Find the point on the curve y^2=4x closest to the point (8,0).
My Work: Using the Distance formula-
my answer i got was (7.821,5.593) but idk if i did it right...
One way is to find the length of the line normal to the curve which passes through the point.
The tangent at any point has slope 1/√x, so the normal line has slope -√x.
The line through (8,0) and (x,2√x) has slope 2√x/(x-8), which we want to be -√x.
2√x/(x-8) = -√x
-2 = x-8
x = 6
The point is (6,2√6)
Or, using the distance formula,
d = √((x-8)^2+(y)^2)
= √(((x-8)^2+4x)
= √(x^2-12x+64)
d' = (x-6)/√(x^2-20x+64)
minimum distance d is where
d'=0 at x=6, as above
Ignore the comment about the length of the normal line. The question did not actually ask for the distance, just the point on the curve.
We just wanted to find the point where the normal to the curve passes through (8,0)
Oh so then i plug x=6 back to the original to get Y
To find the point on the curve y^2 = 4x closest to the point (8, 0), you need to use the distance formula. Your answer seems close, but let's go through the steps together to make sure.
Step 1: Start with the equation of the curve: y^2 = 4x
Step 2: Identify the coordinates of the given point: (8, 0)
Step 3: Let's assume the point on the curve closest to (8, 0) is (a, b). This means we need to find the values of 'a' and 'b'.
Step 4: Apply the distance formula.
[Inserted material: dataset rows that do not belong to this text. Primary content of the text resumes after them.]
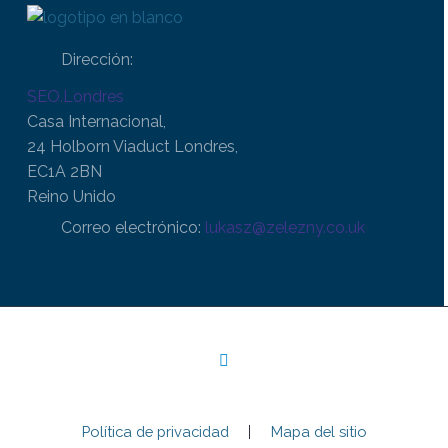
Dirección:
SEO.Londres
Casa Internacional,
24 Holborn Viaduct Londres,
EC1A 2BN
Reino Unido
Correo electrónico:
lukasz@zelezny.co.uk
Política de privacidad
Mapa del sitio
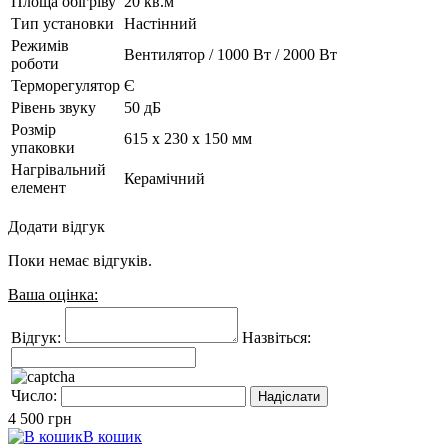
Площа обігріву
20 кв.м
Тип установки
Настінний
Режимів
Вентилятор / 1000 Вт / 2000 Вт
роботи
Терморегулятор
Є
Рівень звуку
50 дБ
Розмір
615 x 230 х 150 мм
упаковки
Нагрівальний
Керамічний
елемент
Додати відгук
Поки немає відгуків.
Ваша оцінка:
Відгук:
Назвіться:
Число:
4 500
грн
В кошик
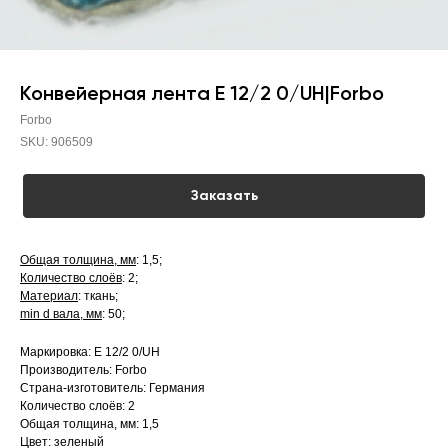
Конвейерная лента E 12/2 0/UH|Forbo
Forbo
SKU:
906509
Заказать
Общая толщина, мм
: 1,5;
Количество слоёв
: 2;
Материал
: ткань;
min d вала, мм
: 50;
Маркировка: E 12/2 0/UH
Производитель: Forbo
Страна-изготовитель: Германия
Количество слоёв: 2
Общая толщина, мм: 1,5
Цвет: зеленый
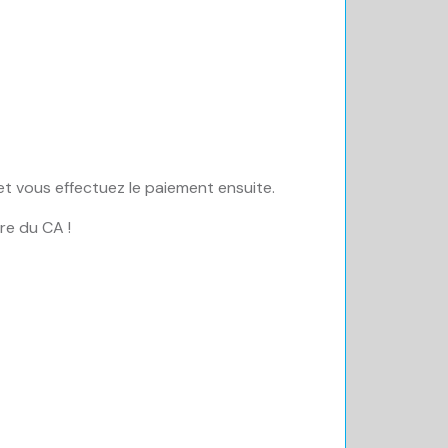
 et vous effectuez le paiement ensuite.
re du CA !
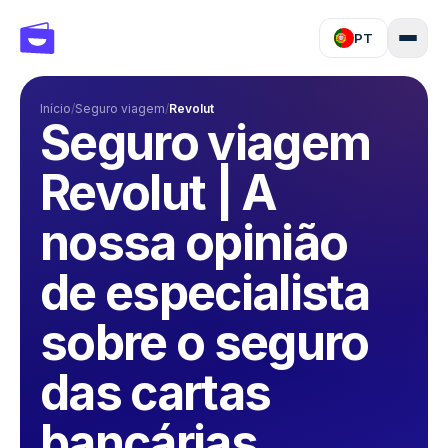
PT
Início
/
Seguro viagem
/
Revolut
Seguro viagem
Revolut | A
nossa opinião
de especialista
sobre o seguro
das cartas
bancárias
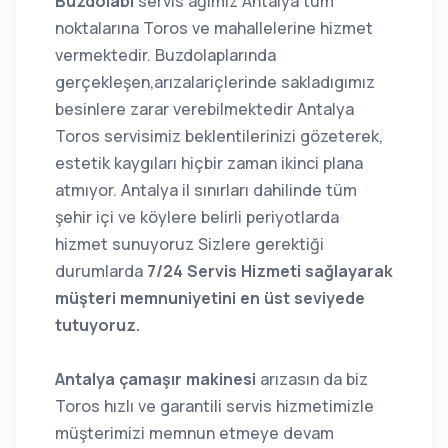
Buzdolabı
servis ağımız Antalya tüm
noktalarına Toros ve mahallelerine hizmet
vermektedir. Buzdolaplarında
gerçekleşen,arızalariçlerinde sakladıgımız
besinlere zarar verebilmektedir Antalya
Toros servisimiz beklentilerinizi gözeterek,
estetik kaygıları hiçbir zaman ikinci plana
atmıyor. Antalya il sınırları dahilinde tüm
şehir içi ve köylere belirli periyotlarda
hizmet sunuyoruz Sizlere gerektiği
durumlarda
7/24 Servis Hizmeti sağlayarak
müşteri memnuniyetini en üst seviyede
tutuyoruz.
Antalya çamaşır makinesi
arızasın da biz
Toros hızlı ve garantili servis hizmetimizle
müşterimizi memnun etmeye devam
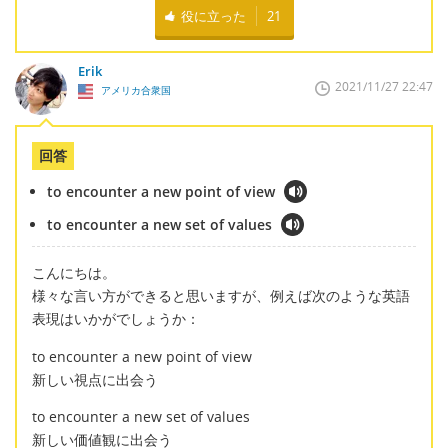
役に立った
21
Erik
2021/11/27 22:47
アメリカ合衆国
回答
to encounter a new point of view
to encounter a new set of values
こんにちは。
様々な言い方ができると思いますが、例えば次のような英語
表現はいかがでしょうか：
to encounter a new point of view
新しい視点に出会う
to encounter a new set of values
新しい価値観に出会う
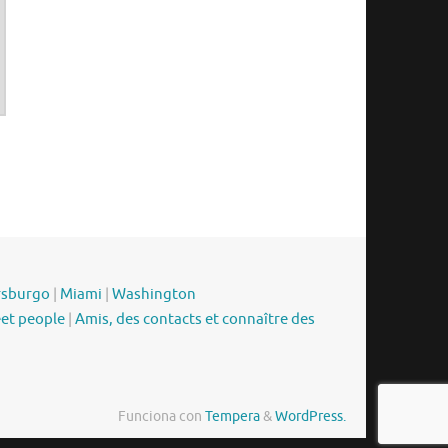
rsburgo
|
Miami
|
Washington
eet people
|
Amis, des contacts et connaître des
Funciona con
Tempera
&
WordPress.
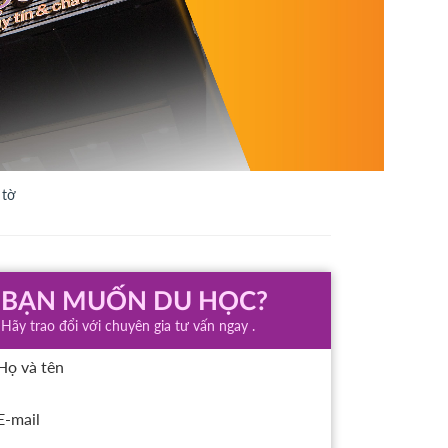
 tờ
BẠN MUỐN DU HỌC?
Hãy trao đổi với chuyên gia tư vấn ngay .
Họ và tên
E-mail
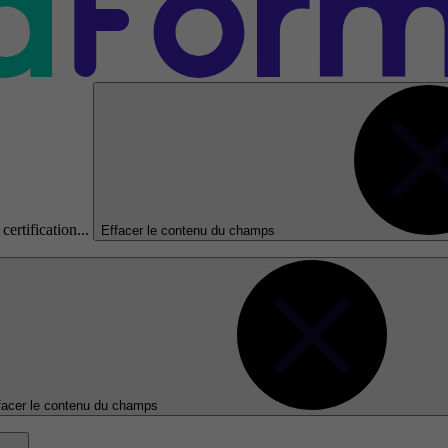
certification...
Effacer le contenu du champs
facer le contenu du champs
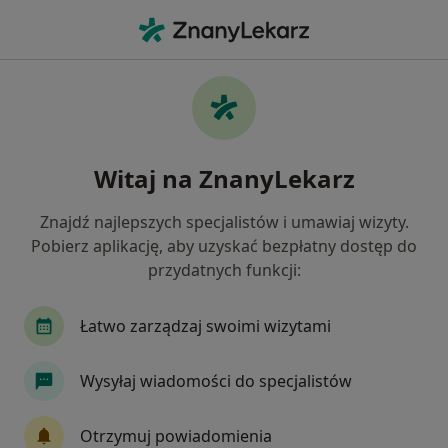
Me
Czego szukasz?
Strona Główna
Usługi
Utwardzanie Podniebienia
Utwardzanie podniebienia -
Witaj na ZnanyLekarz
informacje, specjaliści, pytania i
odpowiedzi
Znajdź najlepszych specjalistów i umawiaj wizyty.
Pobierz aplikację, aby uzyskać bezpłatny dostęp do
przydatnych funkcji:
Łatwo zarządzaj swoimi wizytami
Informacje
Wysyłaj wiadomości do specjalistów
Eksperci - utwardzanie podniebienia
Otrzymuj powiadomienia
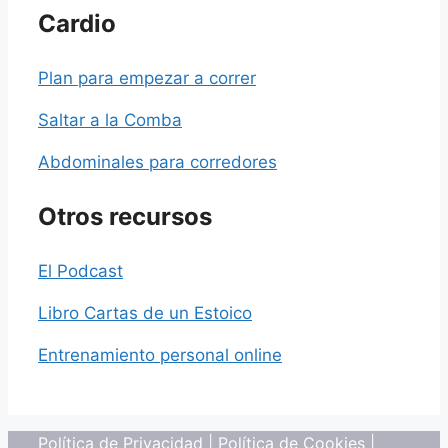
Cardio
Plan para empezar a correr
Saltar a la Comba
Abdominales para corredores
Otros recursos
El Podcast
Libro Cartas de un Estoico
Entrenamiento personal online
Política de Privacidad
|
Política de Cookies
|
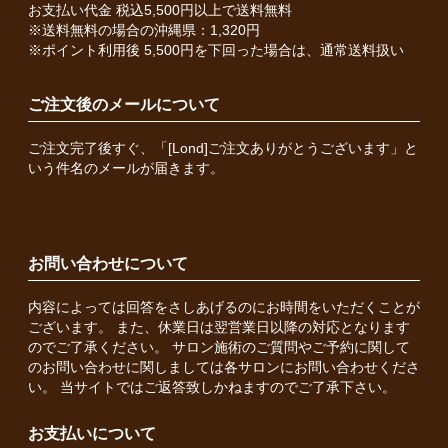
お支払い代金 税込5,500円以上で送料無料
※送料無料の場合の沖縄県：1,320円
※ポイント利用後 5,500円を下回った場合は、通常送料扱い
ご注文後のメールについて
ご注文完了後すぐ、「[Lond]ご注文ありがとうございます」と
いう件名のメールが届きます。
お問い合わせについて
内容によっては回答をさしあげるのにお時間をいただくことが
ございます。 また、休業日は翌営業日以降の対応となります
のでご了承ください。 サロン施術のご質問やご予約に関して
のお問い合わせに関しましては各サロンにお問い合わせくださ
い。 当サイトではご返答致しかねますのでご了承下さい。
お支払いについて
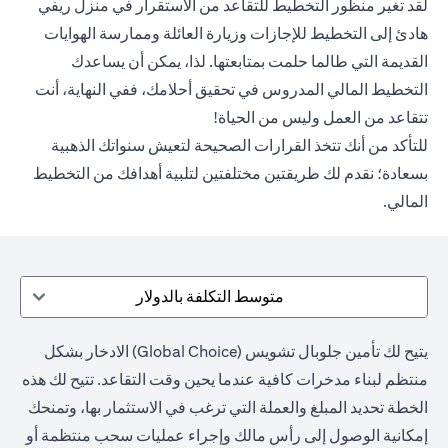
لقد تغير منظور التخطيط للتقاعد من الاستقرار في منزل ريفي
هادئ إلى التخطيط للإجازات وزيارة العائلة وممارسة الهوايات
القديمة التي طالما حلمت بمتابعتها. لذا، يمكن أن يساعدك
التخطيط المالي المدروس في تحقيق أحلامك، ففي النهاية، أنت
تتقاعد من العمل وليس من الحياة!
للتأكد من أنك تتخذ القرارات الصحيحة لتعيش سنواتك الذهبية
بسعادة؛ نقدم لك طريقتين مختلفتين لتلبية أهدافك من التخطيط
المالي.
متوسط التكلفة بالدولار
يتيح لك تأمين جلوبال تشويس (Global Choice) الادخار بشكل
منتظم لبناء مدخرات كافية عندما يحين وقت التقاعد. تتيح لك هذه
الخطة تحديد المبلغ والعملة التي ترغب في الاستثمار بها، وتمنحك
إمكانية الوصول إلى رأس مالك وإجراء عمليات سحب منتظمة أو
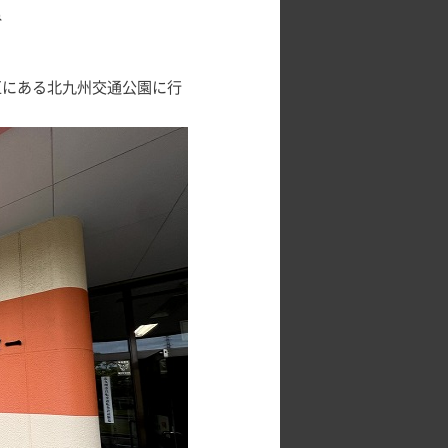
ね
区にある北九州交通公園に行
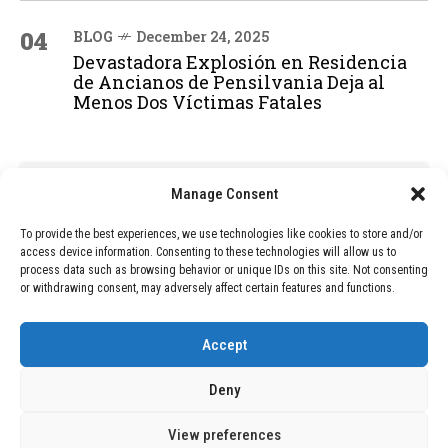
04
BLOG
December 24, 2025
Devastadora Explosión en Residencia
de Ancianos de Pensilvania Deja al
Menos Dos Víctimas Fatales
ADVERTISEMENT
Manage Consent
To provide the best experiences, we use technologies like cookies to store and/or
access device information. Consenting to these technologies will allow us to
process data such as browsing behavior or unique IDs on this site. Not consenting
or withdrawing consent, may adversely affect certain features and functions.
Accept
Deny
View preferences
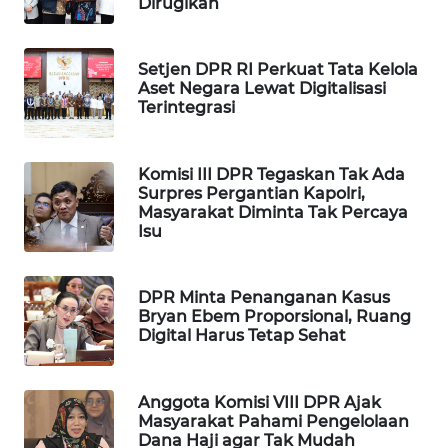
Dirugikan
WAHANA
DESA
WISATA
Setjen DPR RI Perkuat Tata Kelola
Aset Negara Lewat Digitalisasi
Terintegrasi
LAPAK
WAHANA
Komisi III DPR Tegaskan Tak Ada
Wahana
Surpres Pergantian Kapolri,
Network
Masyarakat Diminta Tak Percaya
Isu
KONSUMEN
LISTRIK
DPR Minta Penanganan Kasus
Bryan Ebem Proporsional, Ruang
MASYARAKAT
Digital Harus Tetap Sehat
KELISTRIKAN
Anggota Komisi VIII DPR Ajak
WALINKI
Masyarakat Pahami Pengelolaan
ID
Dana Haji agar Tak Mudah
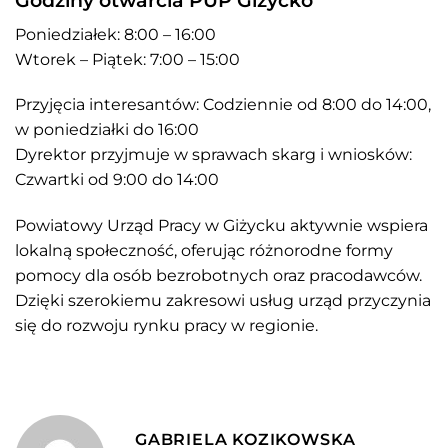
Godziny otwarcia PUP Giżycko
Poniedziałek: 8:00 – 16:00
Wtorek – Piątek: 7:00 – 15:00
Przyjęcia interesantów: Codziennie od 8:00 do 14:00,
w poniedziałki do 16:00
Dyrektor przyjmuje w sprawach skarg i wniosków:
Czwartki od 9:00 do 14:00
Powiatowy Urząd Pracy w Giżycku aktywnie wspiera
lokalną społeczność, oferując różnorodne formy
pomocy dla osób bezrobotnych oraz pracodawców.
Dzięki szerokiemu zakresowi usług urząd przyczynia
się do rozwoju rynku pracy w regionie.
GABRIELA KOZIKOWSKA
The distance between the points (8, 0) and (a, b) is given by the formula:
Distance = √((a - 8)^2 + (b - 0)^2)
Step 5: Since we want the point on the curve, substitute the value of 'b' using equation (1):
√((a - 8)^2 + (sqrt(4a))^2)
Step 6: Simplify the equation:
Distance = √((a - 8)^2 + 4a)
Step 7: To minimize the distance, we differentiate the equation with respect to 'a'. Let's find the derivative:
d(Distance)/da = d(√((a - 8)^2 + 4a))/da
Using the chain rule and simplifying, we get:
d(Distance)/da = (2a - 8) / (2√((a - 8)^2 + 4a))
Step 8: Set the derivative equal to zero and solve for 'a':
(2a - 8) / (2√((a - 8)^2 + 4a)) = 0
2a - 8 = 0
2a = 8
a = 4
Step 9: Substitute the value of 'a' back into equation (1) to find 'b':
b^2 = 4(4)
b^2 = 16
b = ±4
So, we have two potential points: (4, 4) and (4, -4).
Step 10: Calculate the distance between each potential point and the given point (8, 0) using the distance formula:
Distance1 = √((4 - 8)^2 + (4 - 0)^2)
Distance1 ≈ 7.211
Distance2 = √((4 - 8)^2 + (-4 - 0)^2)
Distance2 ≈ 7.211
Step 11: Compare the distances to determine which one is closer. In this case, both distances are the same (approximately 7.211), so both points are equidistant.
Therefore, the two points (4, 4) and (4, -4) on the curve y^2 = 4x are equidistant to the point (8, 0).